TASK TO CARRY OUT:
Only the lines that hold "votre" should be in the answer, each copied from the data below.

RECORDS FOR THIS TASK:
========================================

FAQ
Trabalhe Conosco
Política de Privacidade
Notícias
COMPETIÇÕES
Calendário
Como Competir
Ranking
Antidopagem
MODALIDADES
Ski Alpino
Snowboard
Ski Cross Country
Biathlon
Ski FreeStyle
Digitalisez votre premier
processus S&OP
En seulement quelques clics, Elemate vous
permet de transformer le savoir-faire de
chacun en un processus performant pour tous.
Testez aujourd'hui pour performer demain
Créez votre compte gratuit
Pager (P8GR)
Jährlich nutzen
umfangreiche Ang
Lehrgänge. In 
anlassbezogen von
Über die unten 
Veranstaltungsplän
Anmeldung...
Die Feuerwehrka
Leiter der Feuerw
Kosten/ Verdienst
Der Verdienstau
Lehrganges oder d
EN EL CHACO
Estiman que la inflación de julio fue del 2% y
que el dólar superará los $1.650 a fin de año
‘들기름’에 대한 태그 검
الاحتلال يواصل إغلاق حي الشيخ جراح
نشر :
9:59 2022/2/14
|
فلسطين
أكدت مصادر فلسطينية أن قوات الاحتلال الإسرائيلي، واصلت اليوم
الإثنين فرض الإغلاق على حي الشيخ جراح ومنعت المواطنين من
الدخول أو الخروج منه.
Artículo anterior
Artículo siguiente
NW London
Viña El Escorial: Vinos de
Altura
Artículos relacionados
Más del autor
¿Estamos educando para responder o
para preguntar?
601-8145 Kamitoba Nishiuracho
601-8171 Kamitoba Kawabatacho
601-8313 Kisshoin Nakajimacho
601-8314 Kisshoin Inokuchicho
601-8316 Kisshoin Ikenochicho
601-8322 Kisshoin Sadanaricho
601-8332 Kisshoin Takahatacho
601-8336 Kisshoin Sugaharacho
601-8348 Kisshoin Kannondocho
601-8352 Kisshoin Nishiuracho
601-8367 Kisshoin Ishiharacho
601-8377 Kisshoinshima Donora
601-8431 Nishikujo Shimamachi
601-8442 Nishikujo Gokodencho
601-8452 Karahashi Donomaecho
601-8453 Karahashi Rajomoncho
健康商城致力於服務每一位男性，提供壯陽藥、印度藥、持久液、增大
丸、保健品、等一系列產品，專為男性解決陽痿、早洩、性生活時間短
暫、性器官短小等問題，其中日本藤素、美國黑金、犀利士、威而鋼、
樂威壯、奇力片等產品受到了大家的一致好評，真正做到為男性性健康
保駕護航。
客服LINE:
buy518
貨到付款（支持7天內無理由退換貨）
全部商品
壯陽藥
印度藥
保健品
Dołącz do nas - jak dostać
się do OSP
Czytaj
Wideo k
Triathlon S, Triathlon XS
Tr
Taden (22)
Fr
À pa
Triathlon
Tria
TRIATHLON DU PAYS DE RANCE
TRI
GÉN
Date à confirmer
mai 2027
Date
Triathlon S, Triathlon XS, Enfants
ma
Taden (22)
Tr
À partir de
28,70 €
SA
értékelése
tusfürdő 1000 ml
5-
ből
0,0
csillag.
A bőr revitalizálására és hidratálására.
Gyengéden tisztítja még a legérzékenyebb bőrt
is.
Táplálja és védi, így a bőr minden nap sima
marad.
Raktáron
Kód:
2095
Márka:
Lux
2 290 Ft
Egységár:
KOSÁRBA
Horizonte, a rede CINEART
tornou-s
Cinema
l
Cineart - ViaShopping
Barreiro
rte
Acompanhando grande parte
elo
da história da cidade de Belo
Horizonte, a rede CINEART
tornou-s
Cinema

========================================

RESULT FOR THIS EXERCISE:
Digitalisez votre premier
Créez votre compte gratuit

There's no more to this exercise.